§ **ACTIVITY**: Scan the entries that follow and copy out every line containing "Conditioning".

= Beginning of Section =

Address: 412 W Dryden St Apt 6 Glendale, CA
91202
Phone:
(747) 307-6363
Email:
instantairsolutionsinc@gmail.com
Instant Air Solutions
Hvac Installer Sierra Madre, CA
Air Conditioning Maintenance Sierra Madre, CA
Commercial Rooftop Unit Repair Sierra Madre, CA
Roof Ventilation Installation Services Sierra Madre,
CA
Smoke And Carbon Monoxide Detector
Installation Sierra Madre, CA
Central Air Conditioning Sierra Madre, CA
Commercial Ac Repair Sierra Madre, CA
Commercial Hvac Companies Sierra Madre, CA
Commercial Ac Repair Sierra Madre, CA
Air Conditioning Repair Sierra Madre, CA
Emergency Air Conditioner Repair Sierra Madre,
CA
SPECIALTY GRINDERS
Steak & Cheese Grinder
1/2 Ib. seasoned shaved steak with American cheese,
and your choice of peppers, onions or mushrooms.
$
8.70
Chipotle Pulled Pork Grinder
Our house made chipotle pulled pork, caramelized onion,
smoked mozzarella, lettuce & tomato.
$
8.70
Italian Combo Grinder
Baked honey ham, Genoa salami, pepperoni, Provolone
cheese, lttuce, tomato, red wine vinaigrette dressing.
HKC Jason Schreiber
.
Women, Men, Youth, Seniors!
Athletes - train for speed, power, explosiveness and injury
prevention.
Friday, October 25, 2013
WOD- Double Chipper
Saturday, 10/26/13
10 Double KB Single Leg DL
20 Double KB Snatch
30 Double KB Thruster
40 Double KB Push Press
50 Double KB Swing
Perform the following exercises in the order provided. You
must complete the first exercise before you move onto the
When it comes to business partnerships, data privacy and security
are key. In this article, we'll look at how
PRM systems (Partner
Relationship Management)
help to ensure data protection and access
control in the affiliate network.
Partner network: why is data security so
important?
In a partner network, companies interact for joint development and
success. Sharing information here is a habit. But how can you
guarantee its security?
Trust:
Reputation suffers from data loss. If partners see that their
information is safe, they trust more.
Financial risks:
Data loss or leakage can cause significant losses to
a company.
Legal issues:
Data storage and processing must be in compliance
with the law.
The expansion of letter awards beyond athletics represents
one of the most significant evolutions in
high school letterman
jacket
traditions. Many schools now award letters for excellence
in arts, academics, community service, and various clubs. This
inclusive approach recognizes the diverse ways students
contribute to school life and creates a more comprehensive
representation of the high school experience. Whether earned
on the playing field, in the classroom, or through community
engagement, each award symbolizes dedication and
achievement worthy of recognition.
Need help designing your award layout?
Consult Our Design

= End of Section =

§ **ANSWER TO THIS TASK**:
Air Conditioning Maintenance Sierra Madre, CA
Central Air Conditioning Sierra Madre, CA
Air Conditioning Repair Sierra Madre, CA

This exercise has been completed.